#### [What you will do]
Your answer should consist of the lines below that hold the word "save".

#### [Exercise data]
==================================================
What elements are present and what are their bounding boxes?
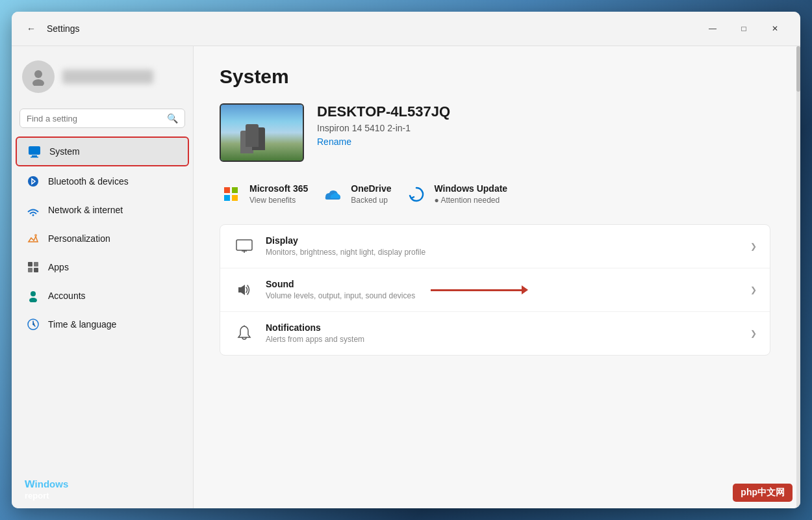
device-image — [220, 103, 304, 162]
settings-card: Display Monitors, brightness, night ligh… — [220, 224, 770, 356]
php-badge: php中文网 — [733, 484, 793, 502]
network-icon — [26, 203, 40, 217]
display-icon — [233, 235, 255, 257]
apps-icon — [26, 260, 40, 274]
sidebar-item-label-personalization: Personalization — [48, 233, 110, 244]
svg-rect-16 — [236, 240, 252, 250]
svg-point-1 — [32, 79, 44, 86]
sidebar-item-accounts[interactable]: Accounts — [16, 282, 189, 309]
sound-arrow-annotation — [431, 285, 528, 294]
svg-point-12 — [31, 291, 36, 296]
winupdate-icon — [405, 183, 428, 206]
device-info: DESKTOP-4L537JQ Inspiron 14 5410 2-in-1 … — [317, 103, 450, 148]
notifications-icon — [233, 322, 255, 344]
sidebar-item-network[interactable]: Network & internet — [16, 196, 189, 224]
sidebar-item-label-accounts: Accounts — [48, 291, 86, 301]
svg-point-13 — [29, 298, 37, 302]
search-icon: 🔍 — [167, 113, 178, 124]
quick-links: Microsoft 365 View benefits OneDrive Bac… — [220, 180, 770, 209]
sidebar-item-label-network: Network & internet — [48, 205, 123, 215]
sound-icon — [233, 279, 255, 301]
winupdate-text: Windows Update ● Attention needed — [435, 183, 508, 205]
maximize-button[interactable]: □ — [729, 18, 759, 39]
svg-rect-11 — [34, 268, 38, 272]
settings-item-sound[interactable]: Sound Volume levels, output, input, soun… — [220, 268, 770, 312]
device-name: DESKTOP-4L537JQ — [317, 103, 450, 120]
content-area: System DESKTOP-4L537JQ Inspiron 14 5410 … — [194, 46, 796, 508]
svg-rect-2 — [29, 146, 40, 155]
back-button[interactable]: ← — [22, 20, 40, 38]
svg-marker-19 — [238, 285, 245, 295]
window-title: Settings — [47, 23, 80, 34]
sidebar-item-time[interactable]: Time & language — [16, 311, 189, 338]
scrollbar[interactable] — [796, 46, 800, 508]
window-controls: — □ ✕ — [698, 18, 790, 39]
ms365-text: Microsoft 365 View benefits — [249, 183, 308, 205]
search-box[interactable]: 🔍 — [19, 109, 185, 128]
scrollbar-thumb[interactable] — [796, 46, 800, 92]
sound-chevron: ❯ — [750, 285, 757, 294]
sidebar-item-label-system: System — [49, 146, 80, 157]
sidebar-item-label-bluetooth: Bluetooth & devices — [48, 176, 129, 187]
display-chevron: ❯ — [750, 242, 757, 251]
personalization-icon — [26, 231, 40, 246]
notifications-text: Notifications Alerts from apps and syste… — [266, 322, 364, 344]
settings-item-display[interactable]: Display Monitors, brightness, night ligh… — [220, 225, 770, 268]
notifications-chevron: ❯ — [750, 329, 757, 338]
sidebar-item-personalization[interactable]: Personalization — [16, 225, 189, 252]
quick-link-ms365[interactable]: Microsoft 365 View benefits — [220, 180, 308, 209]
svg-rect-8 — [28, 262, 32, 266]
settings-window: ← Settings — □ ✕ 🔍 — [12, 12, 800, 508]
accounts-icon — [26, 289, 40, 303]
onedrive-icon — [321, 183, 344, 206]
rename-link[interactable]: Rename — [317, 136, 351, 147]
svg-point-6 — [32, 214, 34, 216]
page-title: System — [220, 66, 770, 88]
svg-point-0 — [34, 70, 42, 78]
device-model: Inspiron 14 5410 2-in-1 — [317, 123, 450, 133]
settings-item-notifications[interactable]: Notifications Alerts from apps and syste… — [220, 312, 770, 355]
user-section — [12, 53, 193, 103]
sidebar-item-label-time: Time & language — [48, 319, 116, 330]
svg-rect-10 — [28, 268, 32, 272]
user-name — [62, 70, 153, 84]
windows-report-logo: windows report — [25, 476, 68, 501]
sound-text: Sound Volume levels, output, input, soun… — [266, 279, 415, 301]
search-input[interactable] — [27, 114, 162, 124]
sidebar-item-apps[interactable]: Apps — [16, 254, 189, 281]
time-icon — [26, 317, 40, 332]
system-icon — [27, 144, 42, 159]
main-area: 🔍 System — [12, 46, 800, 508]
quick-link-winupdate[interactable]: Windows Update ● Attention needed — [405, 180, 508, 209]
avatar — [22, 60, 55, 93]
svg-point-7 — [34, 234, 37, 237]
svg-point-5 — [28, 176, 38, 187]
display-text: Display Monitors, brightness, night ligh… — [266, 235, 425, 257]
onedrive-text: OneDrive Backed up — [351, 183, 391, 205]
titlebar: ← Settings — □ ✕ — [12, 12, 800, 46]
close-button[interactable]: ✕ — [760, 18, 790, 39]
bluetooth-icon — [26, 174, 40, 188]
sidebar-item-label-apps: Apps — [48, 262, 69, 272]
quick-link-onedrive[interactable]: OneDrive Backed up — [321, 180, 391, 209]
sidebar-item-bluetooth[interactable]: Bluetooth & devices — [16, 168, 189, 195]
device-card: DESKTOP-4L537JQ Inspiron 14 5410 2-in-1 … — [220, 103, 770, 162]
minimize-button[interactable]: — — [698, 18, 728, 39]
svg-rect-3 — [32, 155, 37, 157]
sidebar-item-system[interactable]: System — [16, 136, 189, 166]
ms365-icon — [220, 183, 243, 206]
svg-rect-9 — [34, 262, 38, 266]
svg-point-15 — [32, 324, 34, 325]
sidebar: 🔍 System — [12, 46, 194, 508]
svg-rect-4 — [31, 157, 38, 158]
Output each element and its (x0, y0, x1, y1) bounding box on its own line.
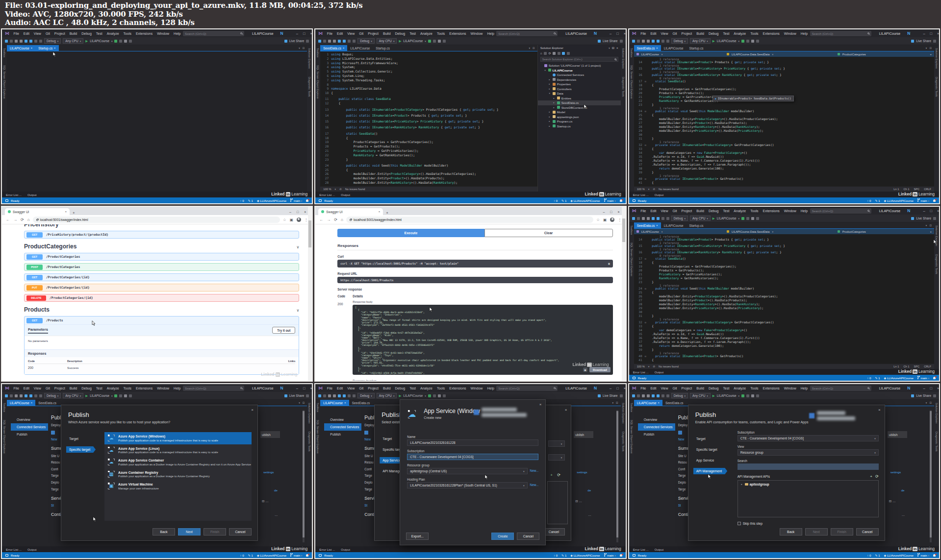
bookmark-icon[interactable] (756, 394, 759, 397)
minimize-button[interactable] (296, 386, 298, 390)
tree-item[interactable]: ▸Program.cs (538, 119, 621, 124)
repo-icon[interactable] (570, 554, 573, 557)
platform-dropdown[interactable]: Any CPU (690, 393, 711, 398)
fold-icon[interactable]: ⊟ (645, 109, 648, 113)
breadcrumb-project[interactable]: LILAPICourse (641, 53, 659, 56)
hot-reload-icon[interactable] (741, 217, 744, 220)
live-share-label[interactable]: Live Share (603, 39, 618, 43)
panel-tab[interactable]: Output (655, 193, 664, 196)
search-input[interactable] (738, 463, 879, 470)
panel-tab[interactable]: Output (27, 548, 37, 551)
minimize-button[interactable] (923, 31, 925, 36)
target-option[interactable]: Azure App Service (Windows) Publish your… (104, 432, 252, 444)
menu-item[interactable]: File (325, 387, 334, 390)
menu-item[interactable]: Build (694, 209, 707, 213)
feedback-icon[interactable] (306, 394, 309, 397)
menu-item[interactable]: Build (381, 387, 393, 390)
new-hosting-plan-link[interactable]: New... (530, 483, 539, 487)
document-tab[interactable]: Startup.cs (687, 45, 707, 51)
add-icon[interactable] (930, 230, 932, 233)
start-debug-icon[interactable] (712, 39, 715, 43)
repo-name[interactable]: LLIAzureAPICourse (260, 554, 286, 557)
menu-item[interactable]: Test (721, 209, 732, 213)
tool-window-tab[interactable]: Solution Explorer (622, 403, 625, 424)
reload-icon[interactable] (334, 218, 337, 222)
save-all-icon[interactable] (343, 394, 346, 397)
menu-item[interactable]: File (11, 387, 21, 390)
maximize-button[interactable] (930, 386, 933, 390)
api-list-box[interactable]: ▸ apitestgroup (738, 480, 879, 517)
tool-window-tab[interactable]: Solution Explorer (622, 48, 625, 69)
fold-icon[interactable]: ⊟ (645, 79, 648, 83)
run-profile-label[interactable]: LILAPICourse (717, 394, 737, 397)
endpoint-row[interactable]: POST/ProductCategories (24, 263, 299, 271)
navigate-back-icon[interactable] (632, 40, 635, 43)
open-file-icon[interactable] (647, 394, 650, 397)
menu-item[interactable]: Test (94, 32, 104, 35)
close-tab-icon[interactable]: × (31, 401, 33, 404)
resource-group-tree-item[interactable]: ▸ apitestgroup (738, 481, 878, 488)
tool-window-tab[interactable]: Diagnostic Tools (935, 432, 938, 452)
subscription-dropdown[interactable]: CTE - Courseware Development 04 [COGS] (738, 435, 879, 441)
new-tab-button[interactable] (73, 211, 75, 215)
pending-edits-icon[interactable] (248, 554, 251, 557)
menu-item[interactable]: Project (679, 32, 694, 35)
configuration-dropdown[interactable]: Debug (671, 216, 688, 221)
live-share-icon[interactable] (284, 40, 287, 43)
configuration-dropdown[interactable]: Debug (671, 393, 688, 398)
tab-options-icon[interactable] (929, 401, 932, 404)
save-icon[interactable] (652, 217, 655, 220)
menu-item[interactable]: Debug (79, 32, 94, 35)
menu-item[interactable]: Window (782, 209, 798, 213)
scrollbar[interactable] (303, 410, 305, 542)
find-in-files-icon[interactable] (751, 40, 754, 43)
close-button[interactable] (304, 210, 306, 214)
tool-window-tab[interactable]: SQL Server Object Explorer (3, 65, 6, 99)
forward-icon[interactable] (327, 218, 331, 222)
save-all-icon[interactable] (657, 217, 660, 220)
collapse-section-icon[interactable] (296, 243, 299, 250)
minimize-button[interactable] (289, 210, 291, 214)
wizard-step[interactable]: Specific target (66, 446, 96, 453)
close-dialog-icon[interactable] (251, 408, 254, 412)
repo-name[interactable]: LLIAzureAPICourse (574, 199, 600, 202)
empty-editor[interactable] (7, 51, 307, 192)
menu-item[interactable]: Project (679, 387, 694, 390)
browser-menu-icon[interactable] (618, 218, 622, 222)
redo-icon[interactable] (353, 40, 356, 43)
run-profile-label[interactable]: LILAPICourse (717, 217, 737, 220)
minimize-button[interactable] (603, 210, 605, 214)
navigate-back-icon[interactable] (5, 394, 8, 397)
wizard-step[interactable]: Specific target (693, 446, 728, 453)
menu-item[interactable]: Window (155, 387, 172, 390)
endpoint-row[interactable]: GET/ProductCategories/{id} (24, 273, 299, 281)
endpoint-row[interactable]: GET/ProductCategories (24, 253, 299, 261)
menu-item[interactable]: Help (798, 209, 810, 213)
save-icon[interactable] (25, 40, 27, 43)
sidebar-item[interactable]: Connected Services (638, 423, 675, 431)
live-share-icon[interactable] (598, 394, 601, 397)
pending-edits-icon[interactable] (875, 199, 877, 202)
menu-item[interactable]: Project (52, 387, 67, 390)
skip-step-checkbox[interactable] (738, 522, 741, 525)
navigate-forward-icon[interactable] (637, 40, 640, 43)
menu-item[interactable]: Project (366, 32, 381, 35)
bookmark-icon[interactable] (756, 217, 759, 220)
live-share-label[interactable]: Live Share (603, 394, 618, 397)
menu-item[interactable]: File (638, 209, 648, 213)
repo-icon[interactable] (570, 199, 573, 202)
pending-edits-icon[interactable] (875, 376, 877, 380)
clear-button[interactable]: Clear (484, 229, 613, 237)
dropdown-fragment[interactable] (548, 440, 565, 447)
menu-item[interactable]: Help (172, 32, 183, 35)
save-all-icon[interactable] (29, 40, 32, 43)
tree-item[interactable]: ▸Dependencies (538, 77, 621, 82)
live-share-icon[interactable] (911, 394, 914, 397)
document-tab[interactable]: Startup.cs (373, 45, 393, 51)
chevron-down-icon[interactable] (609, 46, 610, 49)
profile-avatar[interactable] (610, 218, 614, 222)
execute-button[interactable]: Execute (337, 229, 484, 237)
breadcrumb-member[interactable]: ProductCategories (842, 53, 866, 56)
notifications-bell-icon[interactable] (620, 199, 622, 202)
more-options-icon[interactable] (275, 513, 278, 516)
==================================================
#### [Problem solution]
save-all-icon[interactable] (343, 394, 346, 397)
save-icon[interactable] (652, 217, 655, 220)
save-all-icon[interactable] (657, 217, 660, 220)
save-icon[interactable] (25, 40, 27, 43)
save-all-icon[interactable] (29, 40, 32, 43)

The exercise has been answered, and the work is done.